§ **Assignment**
Apart from the pictures, every entry below must be given again exactly.

Page images and extracted text
=== Begin Enclosure ===
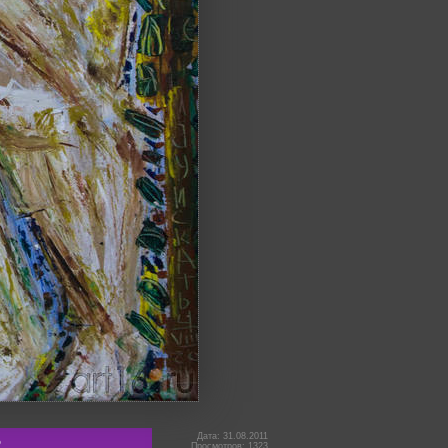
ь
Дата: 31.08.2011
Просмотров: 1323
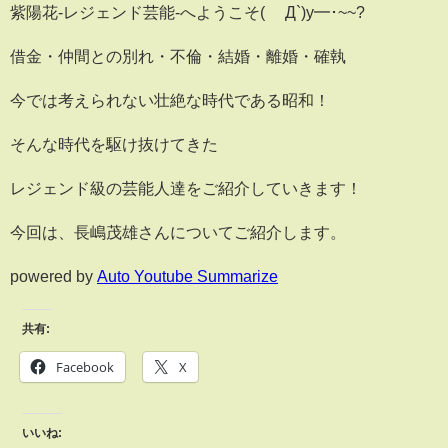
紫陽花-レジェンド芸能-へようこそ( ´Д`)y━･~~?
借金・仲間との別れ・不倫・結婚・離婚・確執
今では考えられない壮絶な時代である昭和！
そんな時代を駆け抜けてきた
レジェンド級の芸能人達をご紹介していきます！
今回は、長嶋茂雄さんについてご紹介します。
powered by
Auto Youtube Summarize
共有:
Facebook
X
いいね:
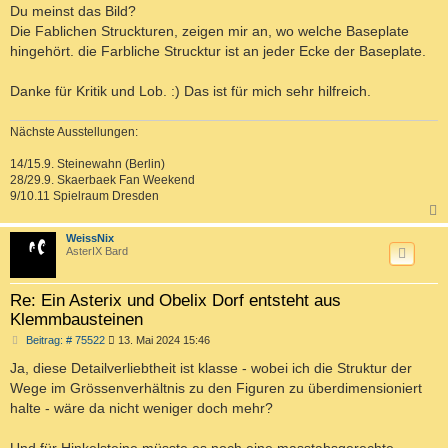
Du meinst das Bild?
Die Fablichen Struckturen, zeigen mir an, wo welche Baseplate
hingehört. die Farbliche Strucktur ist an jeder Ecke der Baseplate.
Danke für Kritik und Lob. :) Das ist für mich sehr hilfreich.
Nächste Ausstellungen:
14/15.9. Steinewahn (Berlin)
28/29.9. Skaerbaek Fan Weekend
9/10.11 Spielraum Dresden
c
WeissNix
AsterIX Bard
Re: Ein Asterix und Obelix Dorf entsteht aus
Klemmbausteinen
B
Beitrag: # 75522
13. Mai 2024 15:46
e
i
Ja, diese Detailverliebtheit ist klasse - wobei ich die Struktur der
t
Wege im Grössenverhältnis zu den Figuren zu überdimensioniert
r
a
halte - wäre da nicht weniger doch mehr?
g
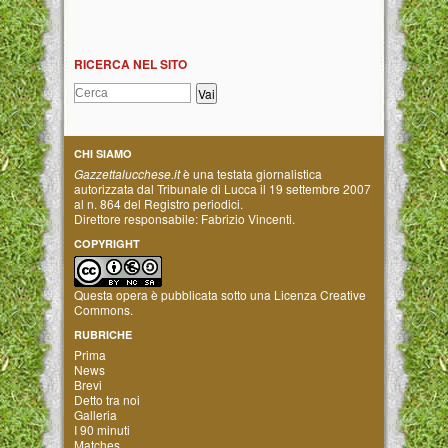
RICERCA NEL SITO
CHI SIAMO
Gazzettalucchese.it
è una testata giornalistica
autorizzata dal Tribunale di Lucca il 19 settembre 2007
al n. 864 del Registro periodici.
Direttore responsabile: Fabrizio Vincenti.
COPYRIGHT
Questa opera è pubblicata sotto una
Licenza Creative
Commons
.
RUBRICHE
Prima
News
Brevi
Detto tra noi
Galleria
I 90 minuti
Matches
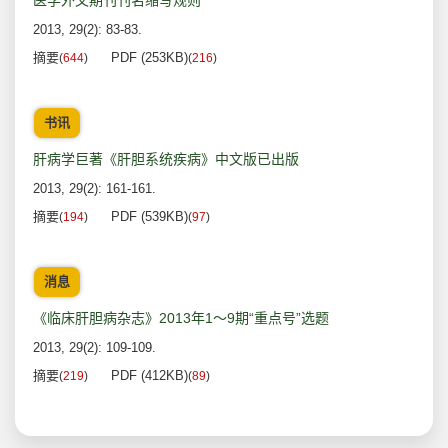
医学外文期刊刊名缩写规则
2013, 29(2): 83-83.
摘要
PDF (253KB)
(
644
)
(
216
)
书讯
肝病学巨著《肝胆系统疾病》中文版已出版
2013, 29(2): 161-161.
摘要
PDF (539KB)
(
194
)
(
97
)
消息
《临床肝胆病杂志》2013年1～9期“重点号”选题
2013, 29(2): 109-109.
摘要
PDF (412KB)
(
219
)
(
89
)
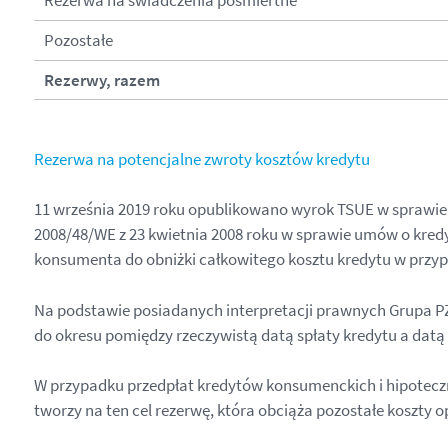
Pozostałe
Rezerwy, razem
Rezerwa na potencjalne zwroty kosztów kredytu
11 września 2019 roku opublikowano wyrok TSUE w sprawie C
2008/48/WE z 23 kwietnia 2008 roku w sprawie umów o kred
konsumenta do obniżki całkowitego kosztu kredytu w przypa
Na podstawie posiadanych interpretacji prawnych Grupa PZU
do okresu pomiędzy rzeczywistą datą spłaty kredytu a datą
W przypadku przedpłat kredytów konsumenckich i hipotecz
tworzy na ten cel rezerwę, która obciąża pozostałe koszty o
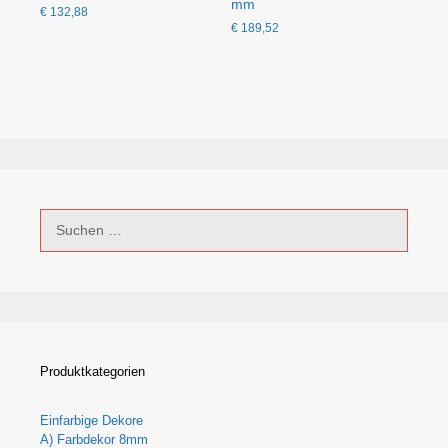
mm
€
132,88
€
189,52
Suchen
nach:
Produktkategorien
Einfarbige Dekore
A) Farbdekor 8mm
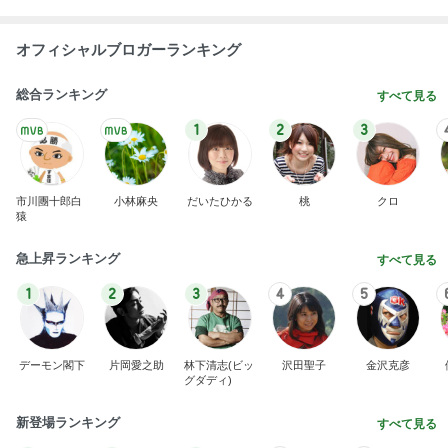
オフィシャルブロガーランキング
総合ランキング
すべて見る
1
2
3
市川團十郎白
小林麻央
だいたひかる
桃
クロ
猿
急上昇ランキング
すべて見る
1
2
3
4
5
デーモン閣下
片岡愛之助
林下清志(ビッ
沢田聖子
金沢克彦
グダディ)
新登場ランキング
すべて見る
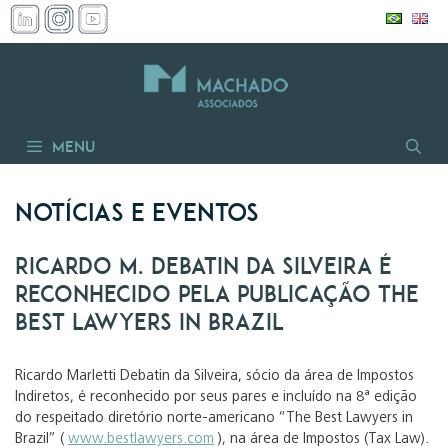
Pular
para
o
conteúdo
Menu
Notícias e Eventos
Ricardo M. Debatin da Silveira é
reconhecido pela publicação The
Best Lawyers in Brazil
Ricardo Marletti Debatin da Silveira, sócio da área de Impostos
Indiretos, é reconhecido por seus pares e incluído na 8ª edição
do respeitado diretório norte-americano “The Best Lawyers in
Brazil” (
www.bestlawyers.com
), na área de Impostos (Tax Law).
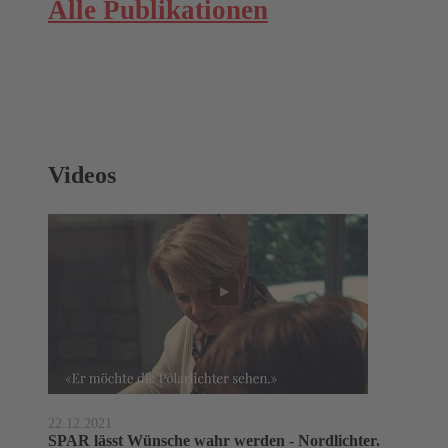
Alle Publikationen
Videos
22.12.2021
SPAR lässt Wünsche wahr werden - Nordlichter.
=== End Enclosure ===
§ **Expected answer**
ь
Дата: 31.08.2011
Просмотров: 1323
紫陽花-レジェンド芸能-へようこそ( ´Д`)y━･~~?
借金・仲間との別れ・不倫・結婚・離婚・確執
今では考えられない壮絶な時代である昭和！
そんな時代を駆け抜けてきた
レジェンド級の芸能人達をご紹介していきます！
今回は、長嶋茂雄さんについてご紹介します。
powered by
Auto Youtube Summarize
共有:
Facebook
X
いいね:
Du meinst das Bild?
Die Fablichen Struckturen, zeigen mir an, wo welche Baseplate
hingehört. die Farbliche Strucktur ist an jeder Ecke der Baseplate.
Danke für Kritik und Lob. :) Das ist für mich sehr hilfreich.
Nächste Ausstellungen:
14/15.9. Steinewahn (Berlin)
28/29.9. Skaerbaek Fan Weekend
9/10.11 Spielraum Dresden
c
WeissNix
AsterIX Bard
Re: Ein Asterix und Obelix Dorf entsteht aus
Klemmbausteinen
B
Beitrag: # 75522
13. Mai 2024 15:46
e
i
Ja, diese Detailverliebtheit ist klasse - wobei ich die Struktur der
t
Wege im Grössenverhältnis zu den Figuren zu überdimensioniert
r
a
halte - wäre da nicht weniger doch mehr?
g
RICERCA NEL SITO
CHI SIAMO
Gazzettalucchese.it
è una testata giornalistica
autorizzata dal Tribunale di Lucca il 19 settembre 2007
al n. 864 del Registro periodici.
Direttore responsabile: Fabrizio Vincenti.
COPYRIGHT
Questa opera è pubblicata sotto una
Licenza Creative
Commons
.
RUBRICHE
Prima
News
Brevi
Detto tra noi
Galleria
I 90 minuti
Matches
医学外文期刊刊名缩写规则
2013, 29(2): 83-83.
摘要
PDF (253KB)
(
644
)
(
216
)
书讯
肝病学巨著《肝胆系统疾病》中文版已出版
2013, 29(2): 161-161.
摘要
PDF (539KB)
(
194
)
(
97
)
消息
《临床肝胆病杂志》2013年1～9期“重点号”选题
2013, 29(2): 109-109.
摘要
PDF (412KB)
(
219
)
(
89
)
Pozostałe
Rezerwy, razem
Rezerwa na potencjalne zwroty kosztów kredytu
11 września 2019 roku opublikowano wyrok TSUE w sprawie C
2008/48/WE z 23 kwietnia 2008 roku w sprawie umów o kred
konsumenta do obniżki całkowitego kosztu kredytu w przypa
Na podstawie posiadanych interpretacji prawnych Grupa PZU
do okresu pomiędzy rzeczywistą datą spłaty kredytu a datą
W przypadku przedpłat kredytów konsumenckich i hipotecz
tworzy na ten cel rezerwę, która obciąża pozostałe koszty o
mm
€
132,88
€
189,52
Suchen
nach:
Produktkategorien
Einfarbige Dekore
A) Farbdekor 8mm
オフィシャルブロガーランキング
総合ランキング
すべて見る
1
2
3
市川團十郎白
小林麻央
だいたひかる
桃
クロ
猿
急上昇ランキング
すべて見る
1
2
3
4
5
デーモン閣下
片岡愛之助
林下清志(ビッ
沢田聖子
金沢克彦
グダディ)
新登場ランキング
すべて見る
Pular
para
o
conteúdo
Menu
Notícias e Eventos
Ricardo M. Debatin da Silveira é
reconhecido pela publicação The
Best Lawyers in Brazil
Ricardo Marletti Debatin da Silveira, sócio da área de Impostos
Indiretos, é reconhecido por seus pares e incluído na 8ª edição
do respeitado diretório norte-americano “The Best Lawyers in
Brazil” (
www.bestlawyers.com
), na área de Impostos (Tax Law).
Alle Publikationen
Videos
22.12.2021
SPAR lässt Wünsche wahr werden - Nordlichter.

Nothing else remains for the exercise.